Field Workers Intend to Increase Security at Dinosaur Dig Sites
Following a number of incidents of fossil thefts and deliberate vandalism from Canadian vertebrate fossil sites, scientists are taking steps to try to protect the precious fossils that they find. Dinosaur fossils can take many months or even years to be excavated and removed from a dig site. In many cases, each fragment of bone or piece of a tooth has to be carefully excavated and then protected with glues and resins before they can be taken from the location. This painstaking process can take many hundreds of man hours to complete and as a result many fossils are only partially mapped and prepared in each season. The site is often carefully covered over so that palaeontologists can return to the area to complete their work later on that year or even in subsequent years.
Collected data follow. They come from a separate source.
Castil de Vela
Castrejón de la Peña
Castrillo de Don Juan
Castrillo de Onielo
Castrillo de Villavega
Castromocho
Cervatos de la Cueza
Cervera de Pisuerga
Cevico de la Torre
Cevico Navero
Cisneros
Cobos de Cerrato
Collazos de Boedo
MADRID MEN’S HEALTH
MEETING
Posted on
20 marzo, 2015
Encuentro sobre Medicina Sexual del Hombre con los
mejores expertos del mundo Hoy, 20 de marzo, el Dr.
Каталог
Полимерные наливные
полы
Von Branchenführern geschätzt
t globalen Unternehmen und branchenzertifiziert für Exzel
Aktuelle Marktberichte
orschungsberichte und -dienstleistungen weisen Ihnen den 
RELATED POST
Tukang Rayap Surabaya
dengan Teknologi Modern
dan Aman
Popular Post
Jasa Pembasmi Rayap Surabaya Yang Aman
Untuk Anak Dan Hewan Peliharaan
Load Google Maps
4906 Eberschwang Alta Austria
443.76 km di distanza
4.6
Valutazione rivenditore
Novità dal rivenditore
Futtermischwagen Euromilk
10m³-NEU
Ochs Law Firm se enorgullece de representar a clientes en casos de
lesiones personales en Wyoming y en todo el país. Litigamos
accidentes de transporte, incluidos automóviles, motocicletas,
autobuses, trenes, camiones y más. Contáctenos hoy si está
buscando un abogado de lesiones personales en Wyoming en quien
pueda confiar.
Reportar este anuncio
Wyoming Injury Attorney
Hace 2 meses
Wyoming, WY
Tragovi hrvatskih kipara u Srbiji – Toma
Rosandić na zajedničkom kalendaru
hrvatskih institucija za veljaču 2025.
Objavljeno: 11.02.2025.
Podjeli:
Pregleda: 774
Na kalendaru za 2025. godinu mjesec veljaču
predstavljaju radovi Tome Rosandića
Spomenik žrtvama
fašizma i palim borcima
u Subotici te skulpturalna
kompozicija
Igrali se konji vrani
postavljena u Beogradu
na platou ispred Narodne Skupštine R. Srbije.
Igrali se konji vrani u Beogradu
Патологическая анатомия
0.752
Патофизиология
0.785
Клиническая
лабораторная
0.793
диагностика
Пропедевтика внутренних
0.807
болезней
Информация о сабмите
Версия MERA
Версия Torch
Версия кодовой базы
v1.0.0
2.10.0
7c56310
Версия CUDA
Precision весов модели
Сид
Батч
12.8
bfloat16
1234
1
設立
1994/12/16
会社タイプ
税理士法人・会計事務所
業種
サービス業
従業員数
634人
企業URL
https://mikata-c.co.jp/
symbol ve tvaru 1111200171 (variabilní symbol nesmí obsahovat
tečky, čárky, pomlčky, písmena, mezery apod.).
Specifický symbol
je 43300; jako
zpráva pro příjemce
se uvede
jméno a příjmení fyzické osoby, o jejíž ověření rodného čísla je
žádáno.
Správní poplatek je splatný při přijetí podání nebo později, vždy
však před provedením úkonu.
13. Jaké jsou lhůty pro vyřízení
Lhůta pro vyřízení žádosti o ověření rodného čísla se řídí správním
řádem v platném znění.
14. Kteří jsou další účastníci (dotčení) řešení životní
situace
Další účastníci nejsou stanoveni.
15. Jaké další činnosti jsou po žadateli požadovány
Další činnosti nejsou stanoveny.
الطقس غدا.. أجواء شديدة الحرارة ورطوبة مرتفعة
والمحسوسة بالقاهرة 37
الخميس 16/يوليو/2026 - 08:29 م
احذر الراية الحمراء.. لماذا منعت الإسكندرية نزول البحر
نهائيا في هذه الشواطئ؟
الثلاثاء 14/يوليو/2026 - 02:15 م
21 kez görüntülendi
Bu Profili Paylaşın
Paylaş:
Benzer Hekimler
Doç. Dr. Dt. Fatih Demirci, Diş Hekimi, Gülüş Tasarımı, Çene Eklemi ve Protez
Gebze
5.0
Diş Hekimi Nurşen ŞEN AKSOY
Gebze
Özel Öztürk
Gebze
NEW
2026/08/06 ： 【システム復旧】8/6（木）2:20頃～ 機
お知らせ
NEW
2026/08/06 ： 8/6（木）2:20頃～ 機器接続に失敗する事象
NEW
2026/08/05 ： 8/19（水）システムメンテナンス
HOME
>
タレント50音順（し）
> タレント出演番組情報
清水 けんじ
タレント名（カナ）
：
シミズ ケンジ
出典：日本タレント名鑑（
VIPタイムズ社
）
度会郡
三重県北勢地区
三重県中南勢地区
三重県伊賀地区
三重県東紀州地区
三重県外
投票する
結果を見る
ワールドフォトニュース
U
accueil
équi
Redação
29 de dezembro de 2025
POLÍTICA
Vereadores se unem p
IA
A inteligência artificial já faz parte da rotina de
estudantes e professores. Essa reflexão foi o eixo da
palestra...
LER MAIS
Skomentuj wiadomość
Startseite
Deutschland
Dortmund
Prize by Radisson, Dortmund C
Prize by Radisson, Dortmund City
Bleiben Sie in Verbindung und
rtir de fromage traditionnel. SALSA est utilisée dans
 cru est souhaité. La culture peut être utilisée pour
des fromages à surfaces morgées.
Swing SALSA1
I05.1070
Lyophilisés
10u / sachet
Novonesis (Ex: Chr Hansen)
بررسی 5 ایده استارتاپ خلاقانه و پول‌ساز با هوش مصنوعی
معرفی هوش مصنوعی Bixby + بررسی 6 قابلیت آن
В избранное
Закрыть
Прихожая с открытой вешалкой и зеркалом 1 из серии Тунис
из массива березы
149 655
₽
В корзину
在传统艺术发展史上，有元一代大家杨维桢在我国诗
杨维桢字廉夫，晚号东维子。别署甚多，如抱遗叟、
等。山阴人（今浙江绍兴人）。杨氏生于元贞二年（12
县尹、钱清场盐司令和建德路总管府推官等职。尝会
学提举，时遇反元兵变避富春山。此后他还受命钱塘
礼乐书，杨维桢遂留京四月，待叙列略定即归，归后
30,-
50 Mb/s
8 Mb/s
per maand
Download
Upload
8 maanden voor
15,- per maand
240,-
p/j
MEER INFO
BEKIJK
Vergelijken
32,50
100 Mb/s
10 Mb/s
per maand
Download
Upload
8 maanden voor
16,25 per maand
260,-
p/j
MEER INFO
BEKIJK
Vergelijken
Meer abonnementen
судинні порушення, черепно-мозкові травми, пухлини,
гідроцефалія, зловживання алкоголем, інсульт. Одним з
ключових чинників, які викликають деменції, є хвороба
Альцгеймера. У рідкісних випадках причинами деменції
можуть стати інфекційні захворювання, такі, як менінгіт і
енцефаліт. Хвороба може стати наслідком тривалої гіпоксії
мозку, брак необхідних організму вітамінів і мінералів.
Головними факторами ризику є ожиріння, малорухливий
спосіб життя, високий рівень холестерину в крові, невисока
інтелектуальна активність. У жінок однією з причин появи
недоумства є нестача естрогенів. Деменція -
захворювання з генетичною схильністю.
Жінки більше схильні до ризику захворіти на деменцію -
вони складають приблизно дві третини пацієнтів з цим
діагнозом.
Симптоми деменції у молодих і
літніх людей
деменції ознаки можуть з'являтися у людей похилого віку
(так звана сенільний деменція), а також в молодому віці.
These locations, although very often to be found in remote areas attract trophy hunters and smugglers who are keen to remove fossils so that they can be sold illegally. However, some fossils have been deliberately vandalised as they lie in the ground awaiting further excavation work.
Hadrosaur Specimen Destroyed
It was reported that an eight metre long, duck-billed dinosaur specimen found in the Pipestone Creek area near Grande Prairie in northwestern Alberta, Canada was smashed up and virtually destroyed a couple of months ago. This follows on from a number incidents reported to the Royal Canadian Mounted Police about dinosaur fossil thefts and damage to vertebrate fossils as they lie in their fossil locations.
To read more about the Pipestone Creek incident: Vandals in Alberta damage Duck-Billed Dinosaur Fossils
Palaeontologists and field teams are now trying to work together to help protect their rare and delicate fossil finds. The problem is most palaeontology is carried out on a small budget, usually money allocated to a dig site from the bursar of a Natural History Museum. Often there are simply not the resources available to mount video security, infra-red cameras or to employ security staff twenty-four hours a day.
The Need for Security on Dig Sites
Help from Landowners and Volunteers
Scientists have requested that the land owners where fossils have been found, keep a close look out for trespassers or suspicious activity in the area. Their vigilance can help prevent attacks on the fossil finds. Volunteers have been called for in some areas to help deter thefts and acts of vandalism by getting people to camp out close to the site. Although, museum staff try their best to protect a location, the presence of local volunteers camping nearby would deter all but the most determined attacker.
Keeping Dig Sites Secret
One of the best ways to protect a new fossil discovery is to keep it a secret. By limiting the number of people who are informed of a dinosaur fossil discovery, scientists hope to minimise the risk that this information might fall into the wrong hands and lead to site damage or theft.
Public education can help to reduce the problem. In many countries, including Canada, the taking of fossil material or other artefacts is illegal and fines in excess of $40,000 Canadian dollars may be levied or even a term in prison. Palaeontologists believe that the vandalism may not be a deliberate attempt to destroy the fossils but the botched efforts of amateurs trying to steal the fossils either as souvenirs or to sell on.